:: Listed entries

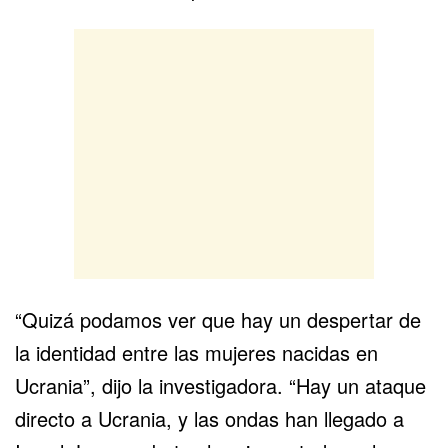
“Quizá podamos ver que hay un despertar de
la identidad entre las mujeres nacidas en
Ucrania”, dijo la investigadora. “Hay un ataque
directo a Ucrania, y las ondas han llegado a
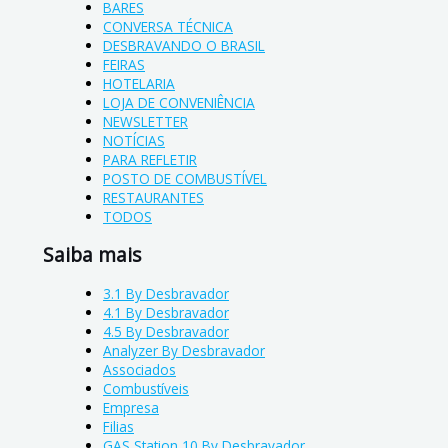
BARES
CONVERSA TÉCNICA
DESBRAVANDO O BRASIL
FEIRAS
HOTELARIA
LOJA DE CONVENIÊNCIA
NEWSLETTER
NOTÍCIAS
PARA REFLETIR
POSTO DE COMBUSTÍVEL
RESTAURANTES
TODOS
Saiba mais
3.1 By Desbravador
4.1 By Desbravador
4.5 By Desbravador
Analyzer By Desbravador
Associados
Combustíveis
Empresa
Filias
GAS Station 10 By Desbravador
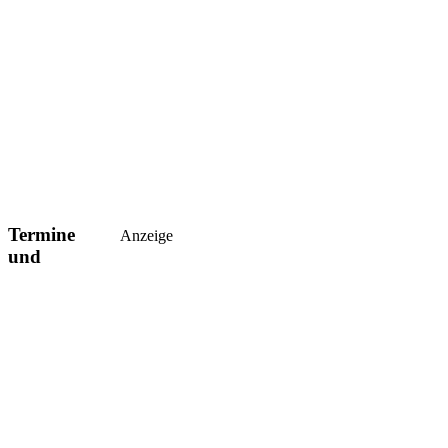
Termine
Anzeige
und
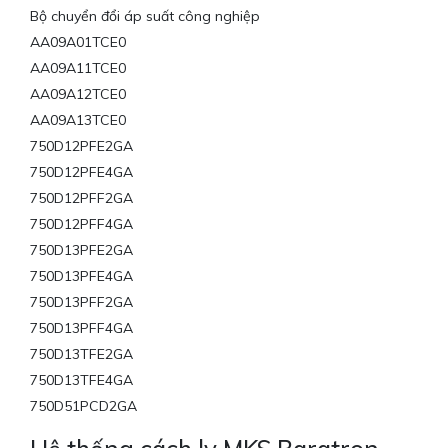
Bộ chuyển đổi áp suất công nghiệp
AA09A01TCE0
AA09A11TCE0
AA09A12TCE0
AA09A13TCE0
750D12PFE2GA
750D12PFE4GA
750D12PFF2GA
750D12PFF4GA
750D13PFE2GA
750D13PFE4GA
750D13PFF2GA
750D13PFF4GA
750D13TFE2GA
750D13TFE4GA
750D51PCD2GA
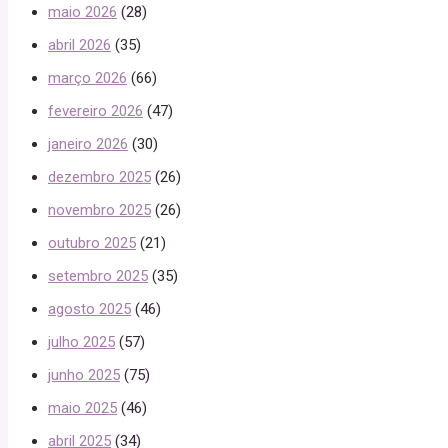
maio 2026
(28)
abril 2026
(35)
março 2026
(66)
fevereiro 2026
(47)
janeiro 2026
(30)
dezembro 2025
(26)
novembro 2025
(26)
outubro 2025
(21)
setembro 2025
(35)
agosto 2025
(46)
julho 2025
(57)
junho 2025
(75)
maio 2025
(46)
abril 2025
(34)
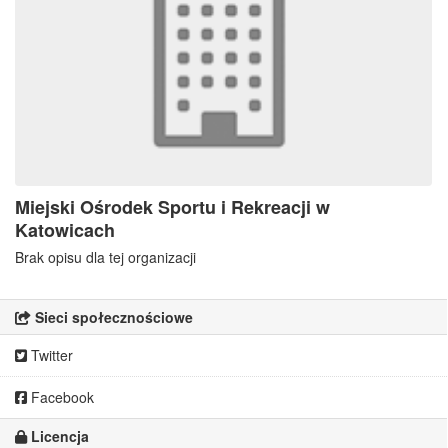
Miejski Ośrodek Sportu i Rekreacji w
Katowicach
Brak opisu dla tej organizacji
Sieci społecznościowe
Twitter
Facebook
Licencja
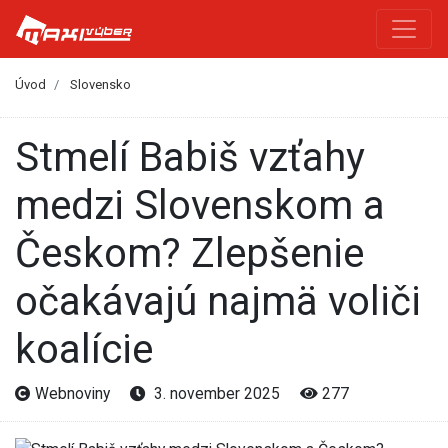
Úvod
Slovensko
Stmelí Babiš vzťahy
medzi Slovenskom a
Českom? Zlepšenie
očakávajú najmä voliči
koalície
Webnoviny
3. november 2025
277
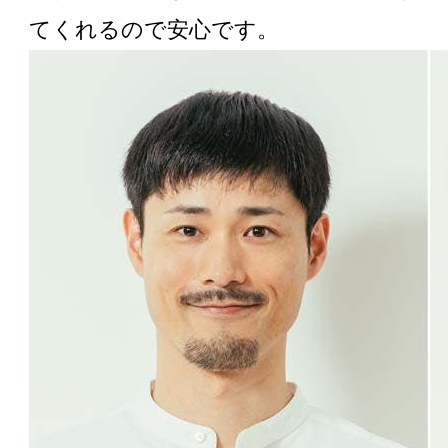
てくれるので安心です。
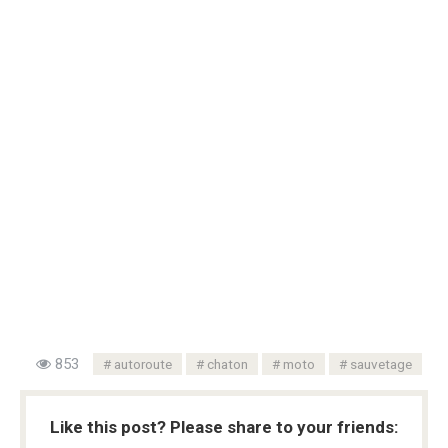
853
autoroute
chaton
moto
sauvetage
Like this post? Please share to your friends:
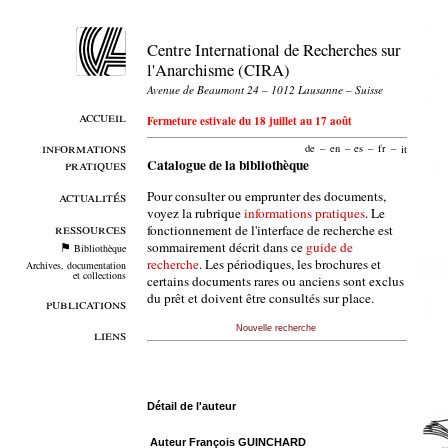
Centre International de Recherches sur
l'Anarchisme (CIRA)
Avenue de Beaumont 24 – 1012 Lausanne – Suisse
accueil
Fermeture estivale du 18 juillet au 17 août
informations
de
–
en
–
es
–
fr
–
it
pratiques
Catalogue de la bibliothèque
Pour consulter ou emprunter des documents,
actualités
voyez la rubrique
informations pratiques
. Le
ressources
fonctionnement de l'interface de recherche est
sommairement décrit dans ce
guide de
Bibliothèque
recherche
. Les périodiques, les brochures et
Archives, documentation
et collections
certains documents rares ou anciens sont exclus
du prêt et doivent être consultés sur place.
publications
Nouvelle recherche
liens
Détail de l'auteur
Auteur François GUINCHARD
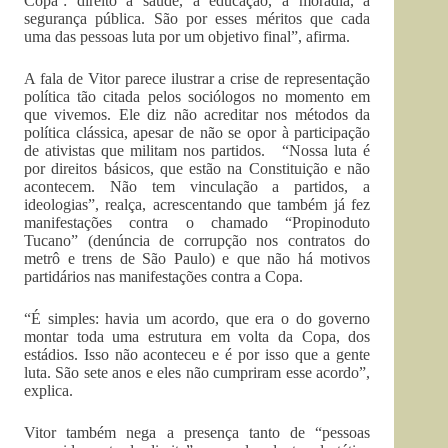
Copa’: direito à saúde, à educação, à moradia, à
segurança pública. São por esses méritos que cada
uma das pessoas luta por um objetivo final”, afirma.
A fala de Vitor parece ilustrar a crise de representação
política tão citada pelos sociólogos no momento em
que vivemos. Ele diz não acreditar nos métodos da
política clássica, apesar de não se opor à participação
de ativistas que militam nos partidos. “Nossa luta é
por direitos básicos, que estão na Constituição e não
acontecem. Não tem vinculação a partidos, a
ideologias”, realça, acrescentando que também já fez
manifestações contra o chamado “Propinoduto
Tucano” (denúncia de corrupção nos contratos do
metrô e trens de São Paulo) e que não há motivos
partidários nas manifestações contra a Copa.
“É simples: havia um acordo, que era o do governo
montar toda uma estrutura em volta da Copa, dos
estádios. Isso não aconteceu e é por isso que a gente
luta. São sete anos e eles não cumpriram esse acordo”,
explica.
Vitor também nega a presença tanto de “pessoas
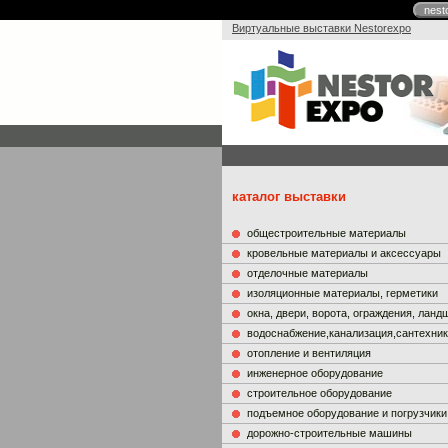
nest
Виртуальные выставки Nestorexpo
каталог выставки
общестроительные материалы
кровельные материалы и аксессуары
отделочные материалы
изоляционные материалы, герметики
окна, двери, ворота, ограждения, лан
водоснабжение,канализация,сантехни
отопление и вентиляция
инженерное оборудование
строительное оборудование
подъемное оборудование и погрузчики
дорожно-строительные машины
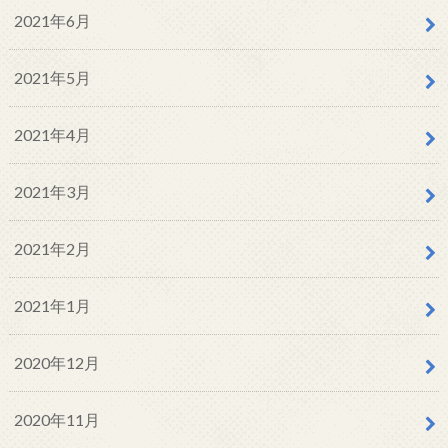
2021年6月
2021年5月
2021年4月
2021年3月
2021年2月
2021年1月
2020年12月
2020年11月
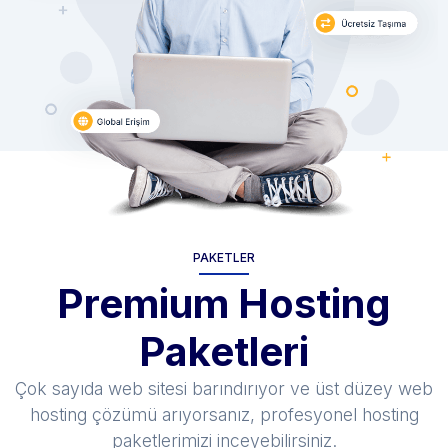
PAKETLER
Premium Hosting
Paketleri
Çok sayıda web sitesi barındırıyor ve üst düzey web
hosting çözümü arıyorsanız, profesyonel hosting
paketlerimizi inceyebilirsiniz.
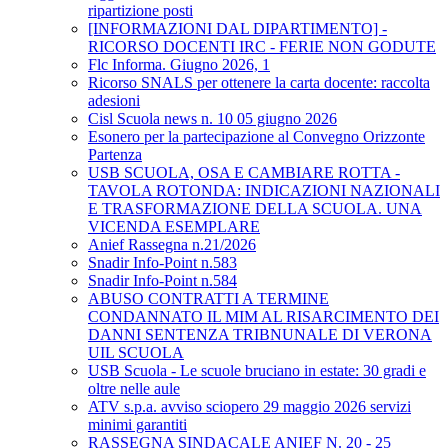
ripartizione posti
[INFORMAZIONI DAL DIPARTIMENTO] -
RICORSO DOCENTI IRC - FERIE NON GODUTE
Flc Informa. Giugno 2026, 1
Ricorso SNALS per ottenere la carta docente: raccolta
adesioni
Cisl Scuola news n. 10 05 giugno 2026
Esonero per la partecipazione al Convegno Orizzonte
Partenza
USB SCUOLA, OSA E CAMBIARE ROTTA -
TAVOLA ROTONDA: INDICAZIONI NAZIONALI
E TRASFORMAZIONE DELLA SCUOLA. UNA
VICENDA ESEMPLARE
Anief Rassegna n.21/2026
Snadir Info-Point n.583
Snadir Info-Point n.584
ABUSO CONTRATTI A TERMINE
CONDANNATO IL MIM AL RISARCIMENTO DEI
DANNI SENTENZA TRIBNUNALE DI VERONA
UIL SCUOLA
USB Scuola - Le scuole bruciano in estate: 30 gradi e
oltre nelle aule
ATV s.p.a. avviso sciopero 29 maggio 2026 servizi
minimi garantiti
RASSEGNA SINDACALE ANIEF N. 20 - 25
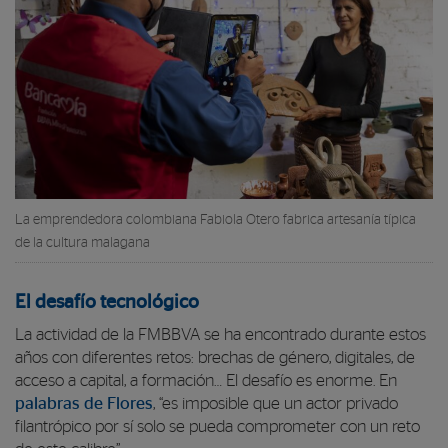
La emprendedora colombiana Fabiola Otero fabrica artesanía típica
de la cultura malagana
El desafío tecnológico
La actividad de la FMBBVA se ha encontrado durante estos
años con diferentes retos: brechas de género, digitales, de
acceso a capital, a formación… El desafío es enorme. En
palabras de Flores
, “es imposible que un actor privado
filantrópico por sí solo se pueda comprometer con un reto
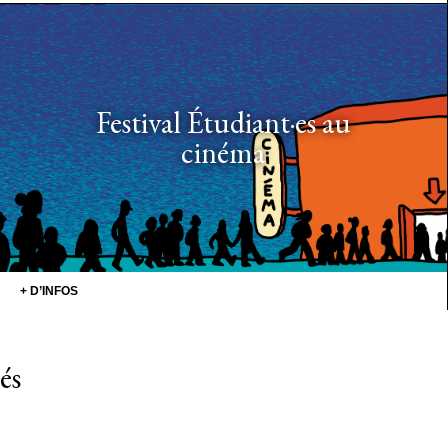
Festival Étudiant·es au
cinéma
+ D’INFOS
és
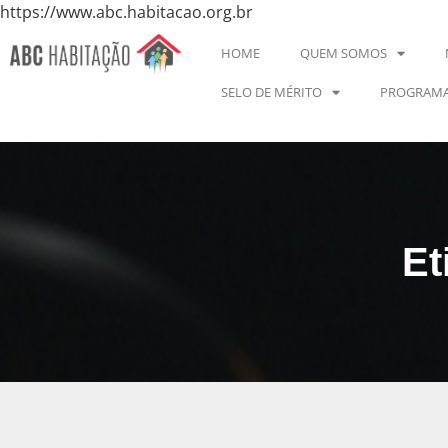
https://www.abc.habitacao.org.br
HOME
QUEM SOMOS
SELO DE MÉRITO
PROGRAMA
Et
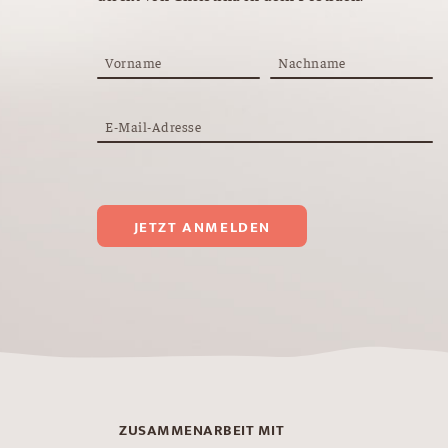
Vorname
Nachname
E-Mail-Adresse
JETZT ANMELDEN
ZUSAMMENARBEIT MIT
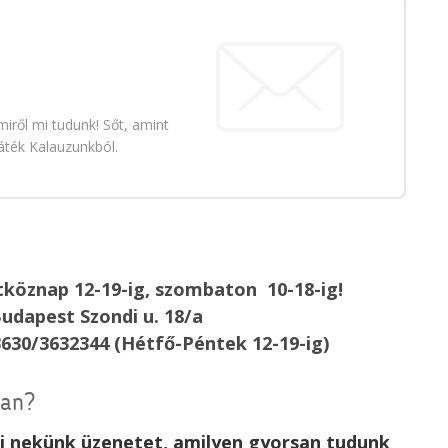
iről mi tudunk! Sőt, amint
áték Kalauzunkból.
köznap 12-19-ig, szombaton 10-18-ig!
udapest Szondi u. 18/a
3630/3632344 (Hétfő-Péntek 12-19-ig)
van?
rj nekünk üzenetet, amilyen gyorsan tudunk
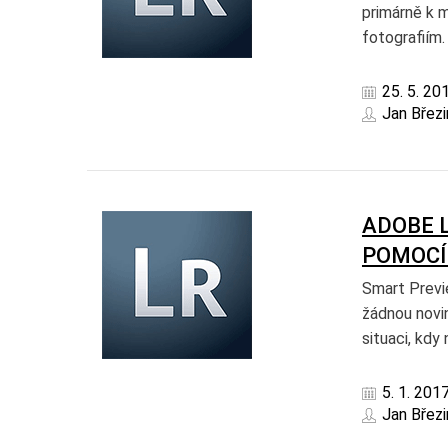
primárně k m
fotografiím.
25. 5. 20
Jan Březi
ADOBE 
POMOCÍ
Smart Previ
žádnou novin
situaci, kdy 
5. 1. 201
Jan Březi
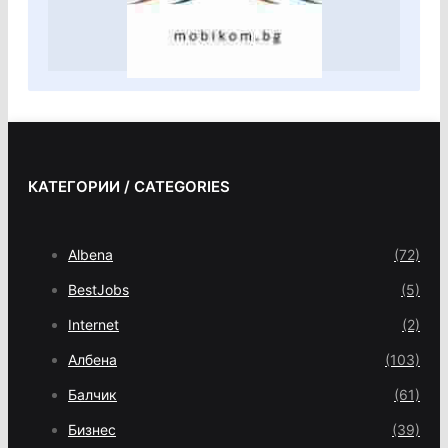
КАТЕГОРИИ / CATEGORIES
Albena
(72)
BestJobs
(5)
Internet
(2)
Албена
(103)
Балчик
(61)
Бизнес
(39)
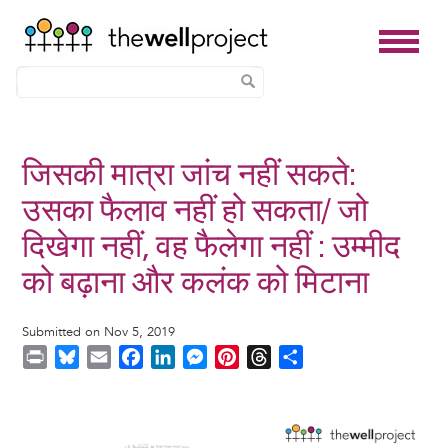
Skip
to
जिसकी मात्रा जांच नहीं सकते:
main
उसका फैलाव नहीं हो सकता/ जो
content
दिखेगा नहीं, वह फैलेगा नहीं : उम्मीद
को बढ़ाना और कलंक को मिटाना
Submitted on Nov 5, 2019
P
B
E
F
L
M
P
T
S
r
l
m
a
i
e
i
h
h
i
u
a
c
n
s
n
r
a
Image
n
e
i
e
k
s
t
e
r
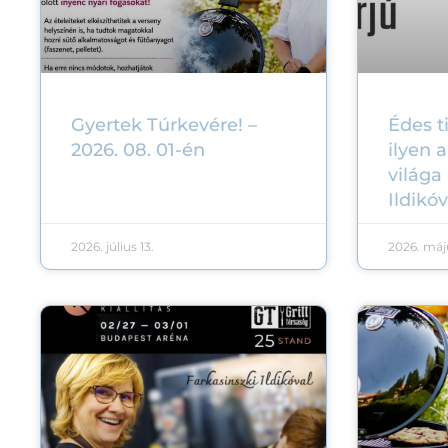
Gyertek Túrkevére! –
Édes t
2026. 08. 01-én
ilyen a
világa
Ildikóv
2026. július 13.
2026. máju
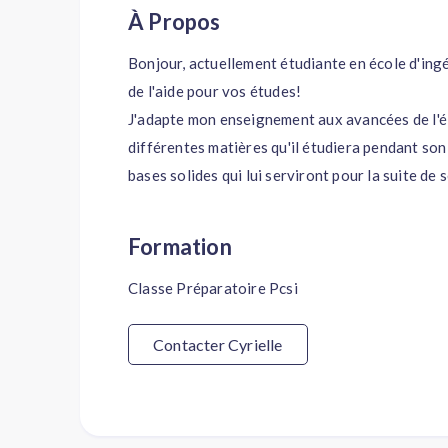
À Propos
Bonjour, actuellement étudiante en école d'ingé
de l'aide pour vos études!
J'adapte mon enseignement aux avancées de l'él
différentes matières qu'il étudiera pendant son 
bases solides qui lui serviront pour la suite de 
Formation
Classe Préparatoire Pcsi
Contacter Cyrielle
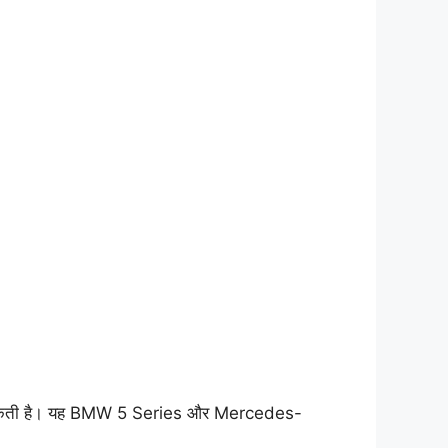
 बन सकती है। यह BMW 5 Series और Mercedes-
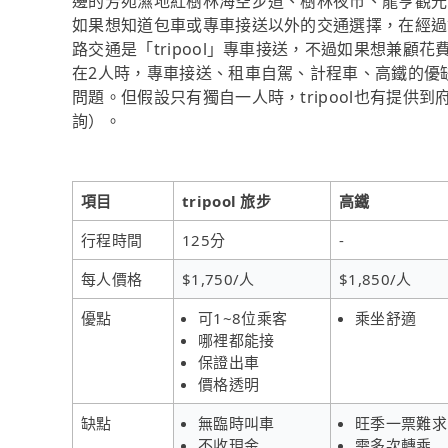
邊的芳苑濕地紅樹林海空步道、樹林夜市、龍亨觀光
如果想知道包車或專車接送以外的交通選擇，在經過
路交通是「tripool」專車接送，不過如果想兼顧花
在2人時，專車接送、租車自駕、計程車、高鐵的優
問題。但假設只有獨自一人時，tripool也有提供到
詢）。
項目
tripool 旅步
高鐵
行程時間
125分
-
每人價格
$1,750/人
$1,850/人
優點
可1~8位乘客
乘坐舒適
哪裡都能接
保證出車
價格透明
缺點
無臨時叫車
旺季一票難求
不收現金
需多次轉乘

::::

* Activity: Write out exactly the lines above, from the very first through the line containing "A fala de Vitor", both kept, with the pictures removed.

* Exercise solution:
“Quizá podamos ver que hay un despertar de
la identidad entre las mujeres nacidas en
Ucrania”, dijo la investigadora. “Hay un ataque
directo a Ucrania, y las ondas han llegado a
BARES
CONVERSA TÉCNICA
DESBRAVANDO O BRASIL
FEIRAS
HOTELARIA
LOJA DE CONVENIÊNCIA
NEWSLETTER
NOTÍCIAS
PARA REFLETIR
POSTO DE COMBUSTÍVEL
RESTAURANTES
TODOS
Saiba mais
3.1 By Desbravador
4.1 By Desbravador
4.5 By Desbravador
Analyzer By Desbravador
Associados
Combustíveis
Empresa
Filias
GAS Station 10 By Desbravador
Termine
Anzeige
und
Bộ chuyển đổi áp suất công nghiệp
AA09A01TCE0
AA09A11TCE0
AA09A12TCE0
AA09A13TCE0
750D12PFE2GA
750D12PFE4GA
750D12PFF2GA
750D12PFF4GA
750D13PFE2GA
750D13PFE4GA
750D13PFF2GA
750D13PFF4GA
750D13TFE2GA
750D13TFE4GA
750D51PCD2GA
maio 2026
(28)
abril 2026
(35)
março 2026
(66)
fevereiro 2026
(47)
janeiro 2026
(30)
dezembro 2025
(26)
novembro 2025
(26)
outubro 2025
(21)
setembro 2025
(35)
agosto 2025
(46)
julho 2025
(57)
junho 2025
(75)
maio 2025
(46)
abril 2025
(34)
Miejski Ośrodek Sportu i Rekreacji w
Katowicach
Brak opisu dla tej organizacji
Sieci społecznościowe
Twitter
Facebook
Licencja
Úvod
Slovensko
Stmelí Babiš vzťahy
medzi Slovenskom a
Českom? Zlepšenie
očakávajú najmä voliči
koalície
Webnoviny
3. november 2025
277
てくれるので安心です。
853
autoroute
chaton
moto
sauvetage
Like this post? Please share to your friends:
Centre International de Recherches sur
l'Anarchisme (CIRA)
Avenue de Beaumont 24 – 1012 Lausanne – Suisse
accueil
Fermeture estivale du 18 juillet au 17 août
informations
de
–
en
–
es
–
fr
–
it
pratiques
Catalogue de la bibliothèque
Pour consulter ou emprunter des documents,
actualités
voyez la rubrique
informations pratiques
. Le
ressources
fonctionnement de l'interface de recherche est
sommairement décrit dans ce
guide de
Bibliothèque
recherche
. Les périodiques, les brochures et
Archives, documentation
et collections
certains documents rares ou anciens sont exclus
du prêt et doivent être consultés sur place.
publications
Nouvelle recherche
liens
Détail de l'auteur
Auteur François GUINCHARD
Copa’: direito à saúde, à educação, à moradia, à
segurança pública. São por esses méritos que cada
uma das pessoas luta por um objetivo final”, afirma.
A fala de Vitor parece ilustrar a crise de representação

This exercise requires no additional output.